O evento em breve se decidiria. Todo esse tempo o rolar do tambor vinha se aproximando através do Cornhill, cada vez mais alto e mais profundo, até que, ecoando de casa em casa, e acompanhado do tropel marcial da soldadesca, irrompeu na rua. Uma dupla fila de soldados apareceu nessa ocasião, ocupando a passagem em toda a sua largura, com arcabuzes de mecha sobre o ombro e morrões acesos — verdadeiro renque de fogos ardendo no crepúsculo. A firmeza de sua marcha lembrava a marcha de uma máquina, que irresistivelmente tudo esmagaria em seu caminho. Em seguida, movimentando-se lentamente com um chocalhar de cascos no calçamento, vinha um grupo de cavaleiros montados, sendo sua figura central o próprio Sir Edmund Andros, velho mas ereto e de aspecto militar. Os que o cercavam eram os seus conselheiros favoritos, e os mais ferrenhos inimigos da Nova Inglaterra. À sua direita cavalgava Edward Randolph, nosso arquiinimigo, aquele “maldito excomungado”, como lhe chamava Cotton Mather, que levou a cabo a queda do nosso antigo governador, seguida por uma maldição que o acompanhou por toda a vida e até o túmulo.

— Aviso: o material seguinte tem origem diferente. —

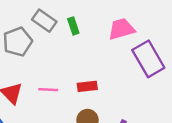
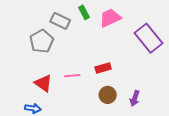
green rectangle: (73, 26) -> (84, 12), moved
pink trapezoid: (121, 29) -> (110, 18), moved

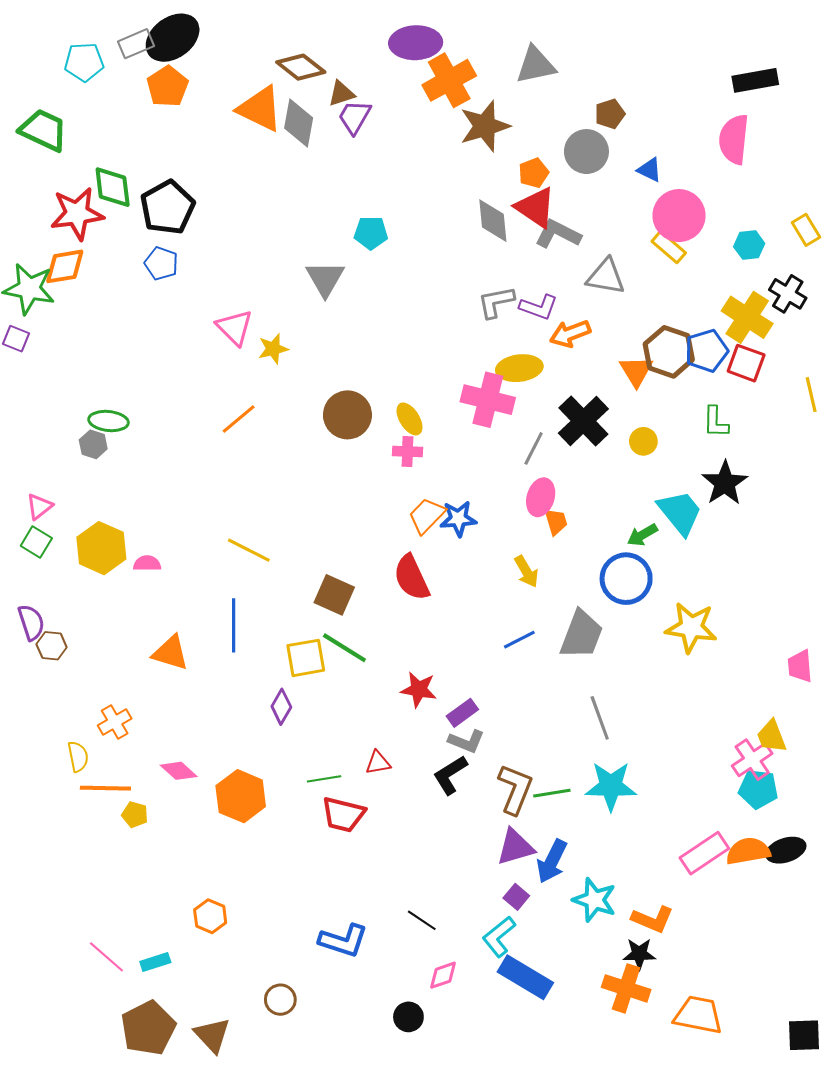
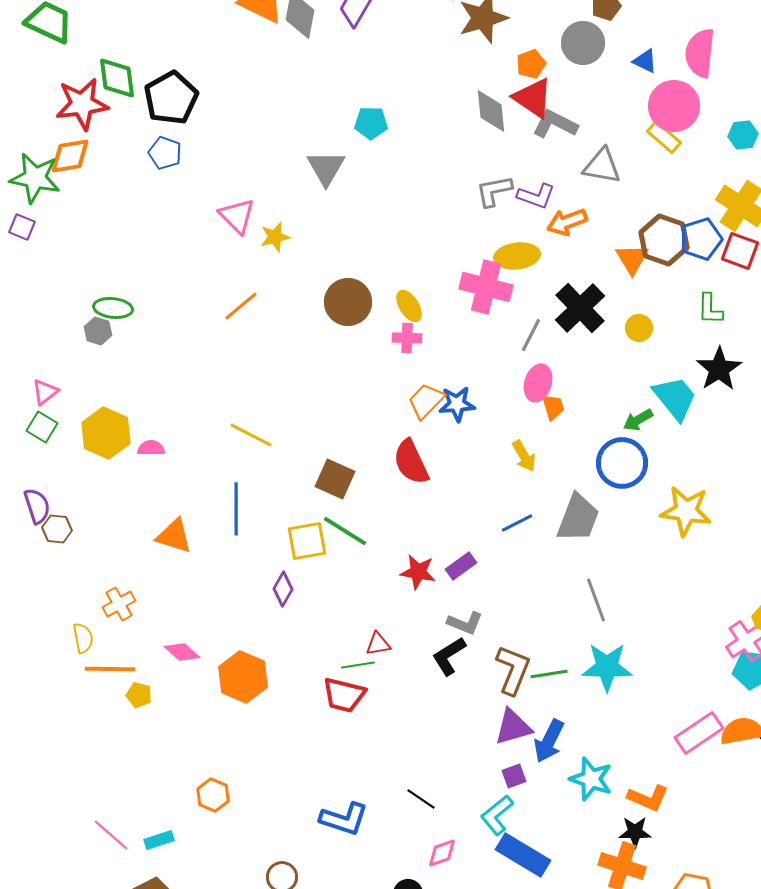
pink semicircle: (734, 139) -> (700, 53), moved
purple rectangle: (462, 713) -> (461, 566), moved
green line: (324, 779) -> (358, 665), moved
purple square: (516, 897) -> (514, 776), turned 30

De outro lado vinha Bullivant, espalhando pilhérias e zombarias enquanto avançava. Dudley vinha atrás, com um ar desanimado, temendo, como devia, o olhar indignado do povo, que nele via o seu único patrício de nascença bandeado para os opressores da terra natal. O capitão de uma fragata fundeada no porto e dois ou três oficiais civis sob a coroa também faziam parte da comitiva. Mas a figura que mais atraía o olhar público, e despertava o mais profundo sentimento, era o clérigo episcopal da Capela Real, em seus trajes sacerdotais, cavalgando altaneiro entre os magistrados, representante condigno da prelazia e da perseguição, união da Igreja e do Estado, e todas as demais abominações que tinham impelido os puritanos para aquela região inóspita. Fechava a retaguarda um grupo de soldados em fila dupla.

A cena toda era um retrato da condição da Nova Inglaterra, e o seu moral, a deformidade de qualquer governo que não provenha da natureza das coisas e da índole do povo. De um lado, a multidão religiosa, com seus rostos tristonhos e trajes escuros; do outro, o grupo de governantes despóticos, tendo no meio o clérigo da Igreja Alta, o crucifixo no peito, todos magnificamente vestidos, congestionados de vinho, orgulhosos da sua injusta autoridade, escarnecendo do gemido universal. E os soldados mercenários, só esperando a ordem para inundar de sangue as ruas, mostravam o único meio pelo qual se podia garantir a obediência.

— Ó Deus dos Exércitos! — exclamou uma voz entre a multidão —, suscita um paladino para o teu povo!

A exclamação foi proferida em voz alta e serviu como o grito de um arauto para apresentar uma notável personagem. A multidão recuara e agora se aglomerava, maciça, quase no fim da rua, enquanto os soldados ainda não tinham avançado mais que um terço do seu comprimento. O espaço intermediário estava vazio — verdadeiro deserto de chão calçado entre altos edifícios que lançavam quase um crepúsculo de sombra sobre ele. Repentinamente, viu-se a figura de um ancião, que se diria ter surgido dentre o povo, caminhar sozinho pelo meio da rua a fim de defrontar-se com o bando armado. Vestia ele o antigo traje puritano, capa negra e chapéu de copa pontuda, que se usara cinqüenta anos antes, e levava uma pesada espada dependurada no flanco, além de um cajado na mão para assistir-lhe o passo vacilante da velhice.

A alguma distância da multidão o velho fez uma volta vagarosa exibindo um rosto de antiga majestade, tornado duplamente venerando pela comprida barba que lhe descia sobre o peito. Fez um gesto a um tempo de encorajamento e advertência, depois tornou a virar-se e reencetou o caminho.

— Quem é esse patriarca encanecido? — perguntaram os jovens a seus pais.

— Quem é esse venerando irmão? — perguntaram entre si os anciãos.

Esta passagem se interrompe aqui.